## Your assignment
Search the material for "unseren" and copy each line in which it is found.
- - - - -
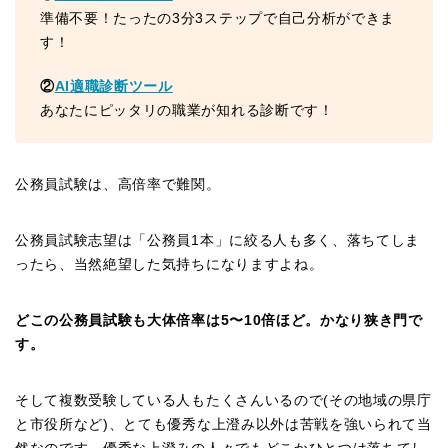
準備不要！たったの3分3ステップで自己分析ができま
す！
②
AI適職診断ツール
あなたにピッタリの職業が知れる診断です！
公務員試験は、高倍率で難関。
公務員試験志望は「公務員1本」に絞る人も多く、落ちてしま
ったら、当然絶望した気持ちになりますよね。
どこの公務員試験も大体倍率は5〜10倍ほど。かなり狭き門で
す。
そして複数受験している人もたくさんいるので(その地域の県庁
と市役所など)、とても優秀な上澄み以外は苦戦を強いられて当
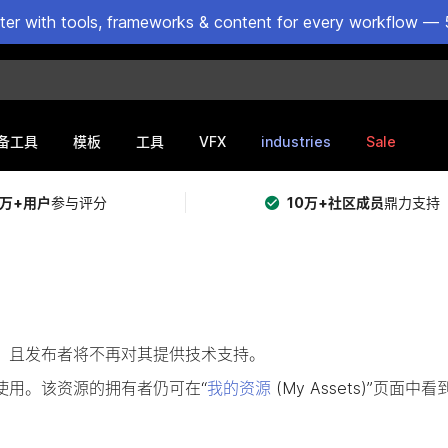
ster with tools, frameworks & content for every workflow — 
VFX
industries
Sale
备工具
模板
工具
5万+用户
参与评分
10万+社区成员
鼎力支持
提供购买，且发布者将不再对其提供技术支持。
使用。该资源的拥有者仍可在“
我的资源
(My Assets)”页面中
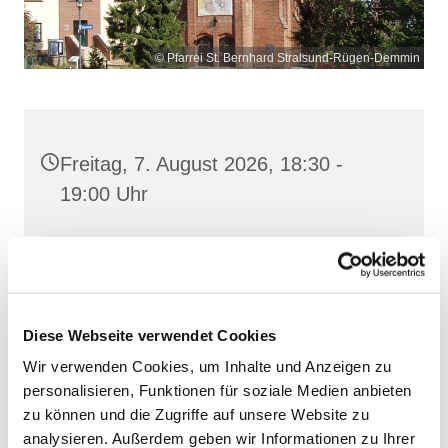
© Pfarrei St. Bernhard Stralsund-Rügen-Demmin
Freitag, 7. August 2026, 18:30 -
19:00 Uhr
St. Bonifatius, Bergen,
Clementstraße 1, 18528 Bergen auf
Rügen
Diese Webseite verwendet Cookies
Wir verwenden Cookies, um Inhalte und Anzeigen zu
personalisieren, Funktionen für soziale Medien anbieten
zu können und die Zugriffe auf unsere Website zu
analysieren. Außerdem geben wir Informationen zu Ihrer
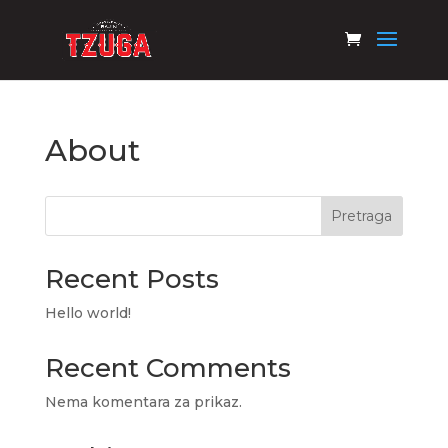
About
Pretraga
Recent Posts
Hello world!
Recent Comments
Nema komentara za prikaz.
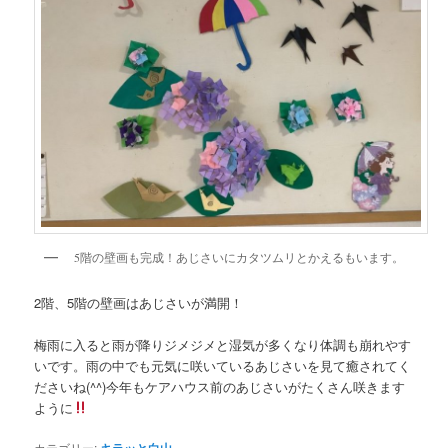
5階の壁画も完成！あじさいにカタツムリとかえるもいます。
2階、5階の壁画はあじさいが満開！
梅雨に入ると雨が降りジメジメと湿気が多くなり体調も崩れやす
いです。雨の中でも元気に咲いているあじさいを見て癒されてく
ださいね(^^)今年もケアハウス前のあじさいがたくさん咲きます
ように
カテゴリー:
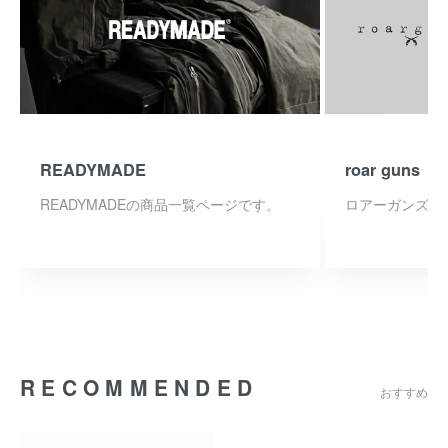
READYMADE
roar guns
READYMADEの商品一覧ページです。
ロアーガンズの
RECOMMENDED
おすすめ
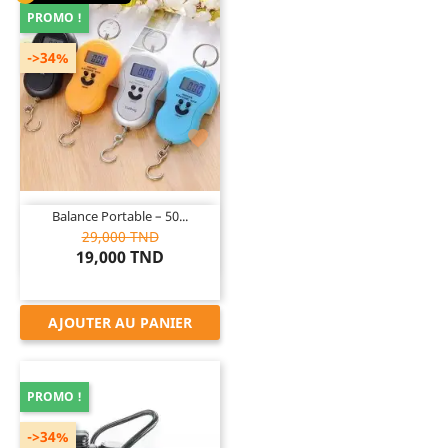
PROMO !
->34%

Balance Portable – 50...
29,000 TND
19,000 TND
AJOUTER AU PANIER
PROMO !
->34%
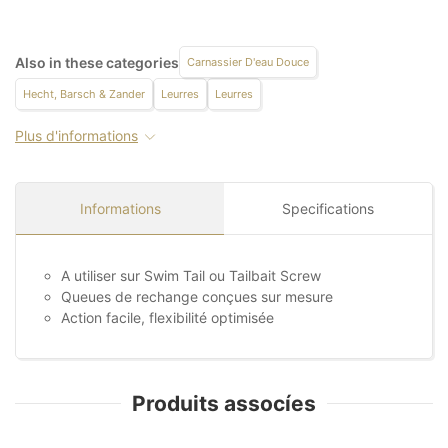
Also in these categories
Carnassier D'eau Douce
Hecht, Barsch & Zander
Leurres
Leurres
Plus d'informations
Informations
Specifications
A utiliser sur Swim Tail ou Tailbait Screw
Queues de rechange conçues sur mesure
Action facile, flexibilité optimisée
Produits assocíes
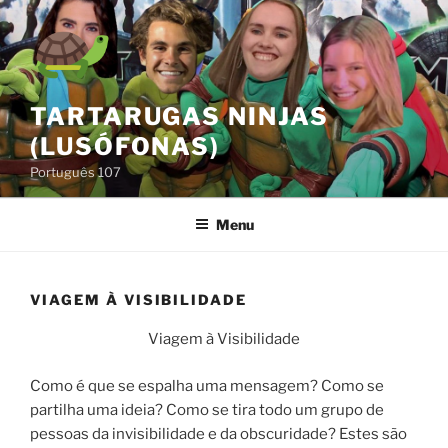
Skip
to
content
TARTARUGAS NINJAS
(LUSÓFONAS)
Português 107
Menu
VIAGEM À VISIBILIDADE
Viagem à Visibilidade
Como é que se espalha uma mensagem? Como se
partilha uma ideia? Como se tira todo um grupo de
pessoas da invisibilidade e da obscuridade? Estes são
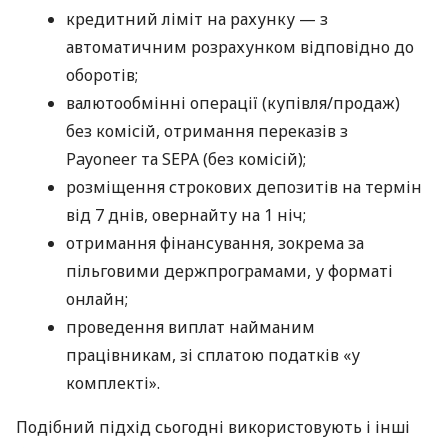
кредитний ліміт на рахунку — з
автоматичним розрахунком відповідно до
оборотів;
валютообмінні операції (купівля/продаж)
без комісій, отримання переказів з
Payoneer та SEPA (без комісій);
розміщення строкових депозитів на термін
від 7 днів, овернайту на 1 ніч;
отримання фінансування, зокрема за
пільговими держпрограмами, у форматі
онлайн;
проведення виплат найманим
працівникам, зі сплатою податків «у
комплекті».
Подібний підхід сьогодні використовують і інші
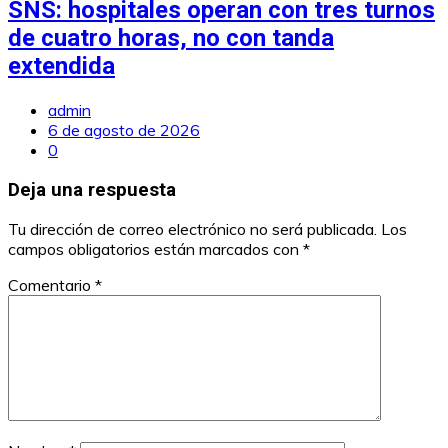
SNS: hospitales operan con tres turnos
de cuatro horas, no con tanda
extendida
admin
6 de agosto de 2026
0
Deja una respuesta
Tu dirección de correo electrónico no será publicada.
Los
campos obligatorios están marcados con
*
Comentario
*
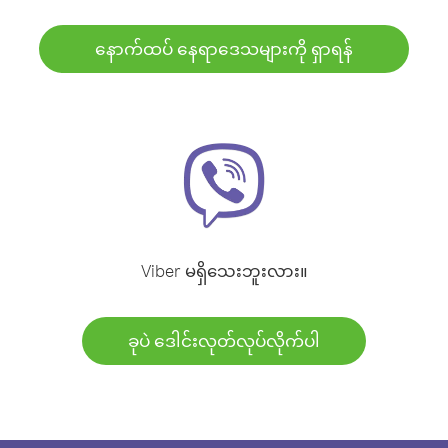
နောက်ထပ် နေရာဒေသများကို ရှာရန်
Viber မရှိသေးဘူးလား။
ခုပဲ ဒေါင်းလုတ်လုပ်လိုက်ပါ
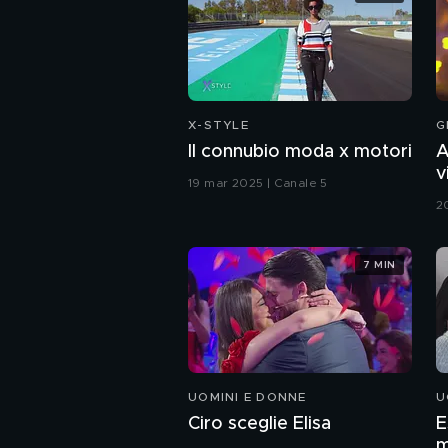
X-STYLE
G
Il connubio moda x motori
A
v
19 mar 2025 | Canale 5
G
2
7 MIN
UOMINI E DONNE
U
Ciro sceglie Elisa
E
m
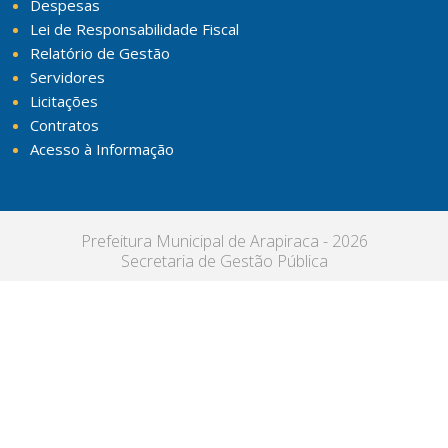
Despesas
Lei de Responsabilidade Fiscal
Relatório de Gestão
Servidores
Licitações
Contratos
Acesso à Informação
Prefeitura Municipal de Arapiraca - 2026
Secretaria de Gestão Pública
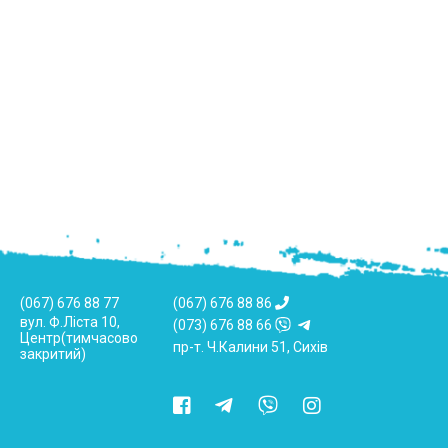
(067) 676 88 77
(067) 676 88 86
вул. Ф.Ліста 10,
(073) 676 88 66
Центр(тимчасово
пр-т. Ч.Калини 51, Сихів
закритий)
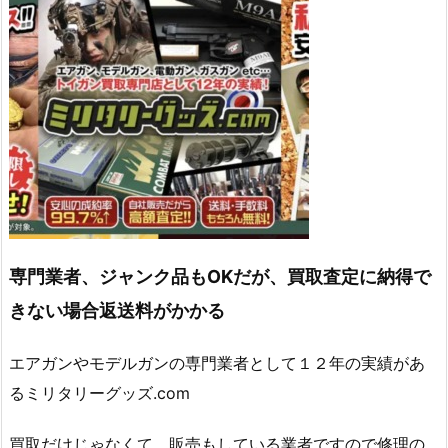
専門業者、ジャンク品もOKだが、買取査定に納得で
きない場合返送料がかかる
エアガンやモデルガンの専門業者として１２年の実績があ
るミリタリーグッズ.com
買取だけじゃなくて、販売もしている業者ですので修理の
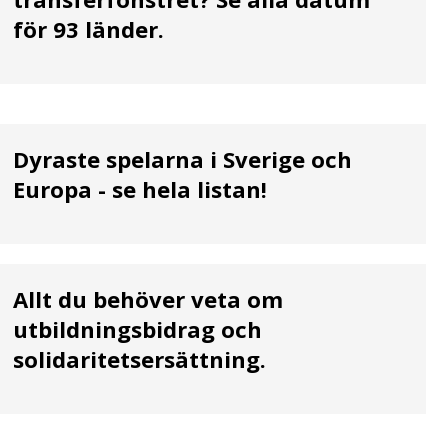
för 93 länder.
Dyraste spelarna i Sverige och
Europa - se hela listan!
Allt du behöver veta om
utbildningsbidrag och
solidaritetsersättning.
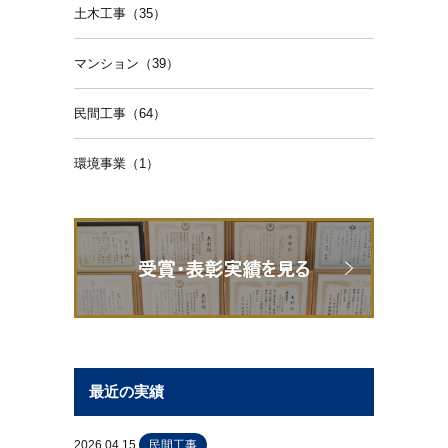
土木工事（35）
マンション（39）
民間工事（64）
環境事業（1）
最近の実績
2026.04.15
民間工事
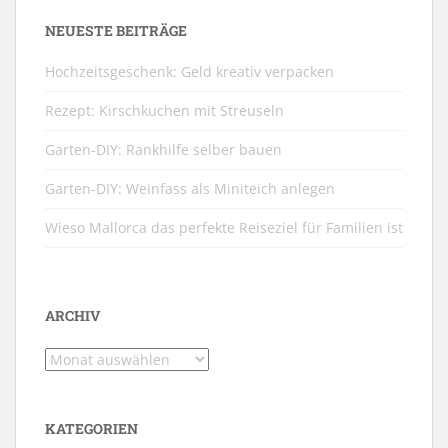
NEUESTE BEITRÄGE
Hochzeitsgeschenk: Geld kreativ verpacken
Rezept: Kirschkuchen mit Streuseln
Garten-DIY: Rankhilfe selber bauen
Garten-DIY: Weinfass als Miniteich anlegen
Wieso Mallorca das perfekte Reiseziel für Familien ist
ARCHIV
Archiv
KATEGORIEN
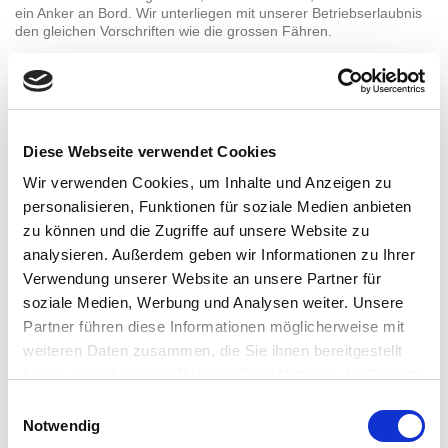
ein Anker an Bord. Wir unterliegen mit unserer Betriebserlaubnis
den gleichen Vorschriften wie die grossen Fähren.
Wie im "Land der Fähren" seit Jahrhunderten üblich, geschieht
das Übersetzen nach alter Seemannsart durch sogenanntes
"Wriggen" mit einem "Riemen". Hier heißt es für den Fährmann,
nicht nur diese Technik zu beherrschen, er muss auch die
Strömungsverhältnisse ganz genau kennen. Dieses Wissen und
Diese Webseite verwendet Cookies
Können muss der Fährmann vor einer amtlichen
Prüfungskommission unter Beweis stellen. Er erhält dafür den
Wir verwenden Cookies, um Inhalte und Anzeigen zu
Führerschein für Personenbeförderung.
personalisieren, Funktionen für soziale Medien anbieten
Wenn Sie Spass an unserer Arbeit hätten, aktiv oder passiv im
zu können und die Zugriffe auf unsere Website zu
Verein mitwirken möchten, freuen wir uns über Ihren Beitritt in
analysieren. Außerdem geben wir Informationen zu Ihrer
unseren Fährverein. Weitere Informationen erhalten Sie auf der
Verwendung unserer Website an unsere Partner für
Homepage
www.faehre-kronsnest.de
Besuchen Sie die Fähre bei
>> Facebook <<
oder
soziale Medien, Werbung und Analysen weiter. Unsere
>> Instagram <<
Partner führen diese Informationen möglicherweise mit
weiteren Daten zusammen, die Sie ihnen bereitgestellt
1. Vorsitzende:
"Stöpenkieker"
haben oder die sie im Rahmen Ihrer Nutzung der Dienste
Jana Gertz
Mini Museum an d
Kronsnest 18 a
Helke Petersen
gesammelt haben. Sie geben Einwilligung zu unseren
Einwilligungsauswahl
25335 Neuendorf
Fleien 44, 25335
Cookies, wenn Sie unsere Webseite weiterhin nutzen.
Notwendig
Tel. 0177 7376161
Tel. 0 41 21 - 2 1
- - - - -
## Exercise output
unseren Fährverein. Weitere Informationen erhalten Sie auf der
gesammelt haben. Sie geben Einwilligung zu unseren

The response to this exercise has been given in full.